The human egg is the largest single human cell. It’s about the size of a grain of sand and can be seen with the naked eye. It’s four times bigger than a skin cell and 26 times bigger than a red blood cell. By contrast, the sperm is the smallest cell in the human body.

• Contrary to popular belief, you were not created from the fastest sperm. Sperm cells completely surround the egg, with each one giving off tiny amounts of a chemical that helps weaken the protective barrier around the egg. When the barrier is sufficiently weakened, one sperm makes it through, thanks to the efforts of all of the others.

• Once released, a human egg only remains viable for 12 to 24 hours. However, if frozen cryogenically, a woman’s eggs can remain in suspended animation without damage for years.    The oldest frozen egg to produce a healthy baby had been frozen for 25 years.

CAVIAR: FISH EGGS

The word caviar originates from the Persian word “khaya” meaning “egg” which became the Turkish “havyar” before becoming the French “caviar.”

• To be considered true caviar, the eggs, also called roe, must come from the right species of fish and be processed in a particular way.

• There are 27 species of sturgeon, of which only around 10 to 12 different species are commercially fished or farmed for caviar.    The three main species used for harvesting caviar are Beluga sturgeon, Osetra sturgeon, and Sevruga sturgeon. Roe is also harvested from larger fish such as salmon, trout, paddlefish, bowfin and whitefish, but this is not “real” caviar because true caviar must come from the sturgeon family.

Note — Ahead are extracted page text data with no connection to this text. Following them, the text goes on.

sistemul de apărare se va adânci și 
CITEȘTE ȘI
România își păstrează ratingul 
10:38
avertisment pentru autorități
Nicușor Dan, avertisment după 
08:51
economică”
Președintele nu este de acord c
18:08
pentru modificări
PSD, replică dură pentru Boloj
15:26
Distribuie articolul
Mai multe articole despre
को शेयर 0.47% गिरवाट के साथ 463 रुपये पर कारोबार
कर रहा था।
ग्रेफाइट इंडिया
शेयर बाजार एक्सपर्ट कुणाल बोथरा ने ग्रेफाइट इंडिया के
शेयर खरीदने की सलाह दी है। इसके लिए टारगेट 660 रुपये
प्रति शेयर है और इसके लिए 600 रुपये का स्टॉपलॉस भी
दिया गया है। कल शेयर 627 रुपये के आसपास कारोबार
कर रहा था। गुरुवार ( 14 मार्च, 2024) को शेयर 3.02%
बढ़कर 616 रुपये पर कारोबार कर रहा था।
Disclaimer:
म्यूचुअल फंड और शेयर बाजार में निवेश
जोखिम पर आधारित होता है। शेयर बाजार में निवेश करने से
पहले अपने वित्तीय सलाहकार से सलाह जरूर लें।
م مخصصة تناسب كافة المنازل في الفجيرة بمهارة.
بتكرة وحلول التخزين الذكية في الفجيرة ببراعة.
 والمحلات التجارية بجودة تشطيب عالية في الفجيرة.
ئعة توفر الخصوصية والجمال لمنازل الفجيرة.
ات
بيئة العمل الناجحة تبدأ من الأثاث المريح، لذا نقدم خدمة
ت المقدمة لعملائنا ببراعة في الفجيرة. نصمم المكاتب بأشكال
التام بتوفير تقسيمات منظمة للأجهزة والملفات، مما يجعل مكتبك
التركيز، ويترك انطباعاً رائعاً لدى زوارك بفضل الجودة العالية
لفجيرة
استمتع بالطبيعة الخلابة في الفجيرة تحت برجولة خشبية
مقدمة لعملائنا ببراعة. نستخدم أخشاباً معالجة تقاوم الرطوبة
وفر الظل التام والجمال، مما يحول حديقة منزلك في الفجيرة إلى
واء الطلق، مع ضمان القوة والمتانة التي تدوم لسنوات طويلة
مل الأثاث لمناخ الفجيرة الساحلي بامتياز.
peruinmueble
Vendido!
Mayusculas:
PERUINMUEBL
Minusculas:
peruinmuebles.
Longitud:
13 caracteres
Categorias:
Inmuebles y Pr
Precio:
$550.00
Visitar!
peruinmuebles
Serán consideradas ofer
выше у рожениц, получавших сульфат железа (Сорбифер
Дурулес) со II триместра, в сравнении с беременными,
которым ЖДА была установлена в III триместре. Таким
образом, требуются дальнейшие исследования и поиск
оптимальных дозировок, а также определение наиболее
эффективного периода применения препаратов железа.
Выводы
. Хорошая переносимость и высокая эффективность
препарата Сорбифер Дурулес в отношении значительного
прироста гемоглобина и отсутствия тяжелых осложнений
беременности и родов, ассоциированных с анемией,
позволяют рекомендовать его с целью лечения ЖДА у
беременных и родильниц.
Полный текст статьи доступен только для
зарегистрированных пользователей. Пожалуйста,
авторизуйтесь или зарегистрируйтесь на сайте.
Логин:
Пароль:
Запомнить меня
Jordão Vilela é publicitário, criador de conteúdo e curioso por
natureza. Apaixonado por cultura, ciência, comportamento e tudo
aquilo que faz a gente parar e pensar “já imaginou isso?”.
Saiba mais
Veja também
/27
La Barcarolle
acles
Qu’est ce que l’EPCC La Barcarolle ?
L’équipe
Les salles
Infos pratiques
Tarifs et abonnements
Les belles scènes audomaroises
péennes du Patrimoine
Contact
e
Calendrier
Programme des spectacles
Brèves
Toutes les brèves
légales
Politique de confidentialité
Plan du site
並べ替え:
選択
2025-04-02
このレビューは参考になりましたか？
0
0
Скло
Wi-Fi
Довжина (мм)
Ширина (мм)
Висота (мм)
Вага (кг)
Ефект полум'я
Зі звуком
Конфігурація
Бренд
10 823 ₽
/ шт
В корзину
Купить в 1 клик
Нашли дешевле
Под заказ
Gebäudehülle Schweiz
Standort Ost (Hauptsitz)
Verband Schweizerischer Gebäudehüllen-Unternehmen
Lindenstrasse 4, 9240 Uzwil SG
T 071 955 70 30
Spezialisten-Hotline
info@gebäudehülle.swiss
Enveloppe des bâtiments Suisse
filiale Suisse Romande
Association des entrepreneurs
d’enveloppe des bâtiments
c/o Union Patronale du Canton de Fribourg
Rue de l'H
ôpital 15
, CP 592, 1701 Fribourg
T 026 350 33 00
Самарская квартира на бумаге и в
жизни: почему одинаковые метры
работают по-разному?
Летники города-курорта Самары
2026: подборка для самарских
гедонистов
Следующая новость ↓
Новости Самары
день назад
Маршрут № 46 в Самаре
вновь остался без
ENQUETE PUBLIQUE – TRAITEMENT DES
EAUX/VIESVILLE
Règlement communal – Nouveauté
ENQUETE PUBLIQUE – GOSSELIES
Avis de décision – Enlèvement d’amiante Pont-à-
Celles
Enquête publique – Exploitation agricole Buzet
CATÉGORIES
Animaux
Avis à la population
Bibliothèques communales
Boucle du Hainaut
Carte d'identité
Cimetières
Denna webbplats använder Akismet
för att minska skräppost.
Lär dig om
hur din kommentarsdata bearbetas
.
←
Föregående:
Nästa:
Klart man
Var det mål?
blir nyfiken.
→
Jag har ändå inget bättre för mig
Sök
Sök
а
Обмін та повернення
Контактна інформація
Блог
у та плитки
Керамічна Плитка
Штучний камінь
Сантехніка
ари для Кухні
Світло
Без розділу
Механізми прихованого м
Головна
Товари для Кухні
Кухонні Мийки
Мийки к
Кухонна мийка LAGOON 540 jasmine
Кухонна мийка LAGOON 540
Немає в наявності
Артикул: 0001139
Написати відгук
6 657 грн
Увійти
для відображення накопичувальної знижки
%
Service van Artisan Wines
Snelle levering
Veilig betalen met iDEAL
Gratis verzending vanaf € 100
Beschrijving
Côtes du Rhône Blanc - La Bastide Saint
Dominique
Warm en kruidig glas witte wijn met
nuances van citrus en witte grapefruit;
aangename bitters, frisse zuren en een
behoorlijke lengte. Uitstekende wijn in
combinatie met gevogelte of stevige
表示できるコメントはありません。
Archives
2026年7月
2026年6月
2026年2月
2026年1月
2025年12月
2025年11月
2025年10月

• The Beluga is the largest of the sturgeons. A single Beluga can produce around 38 to 45 pounds of roe. Smaller sturgeons, such as Osetra and Sevruga, yield about 3 to 5 pounds of roe. The beluga sturgeon can live up to 3 centuries, grow up to 24 feet long, and weigh over a ton. One of the reasons caviar is so expensive is because it takes so long for the sturgeon to reach egg-bearing age. The word “beluga” comes from the Russian word meaning “white.”

• Throughout the twentieth century the Caspian Sea was the major supplier of sturgeon roe for caviar. However, the Caspian suffered pollution, poaching, and over-fishing, all reducing sturgeon populations by up to 90% until the fish were on the brink of extinction.

• Today, most of the real caviar available for purchase is not only expensive but also required to be farm-raised due to the endangered status of sturgeon species.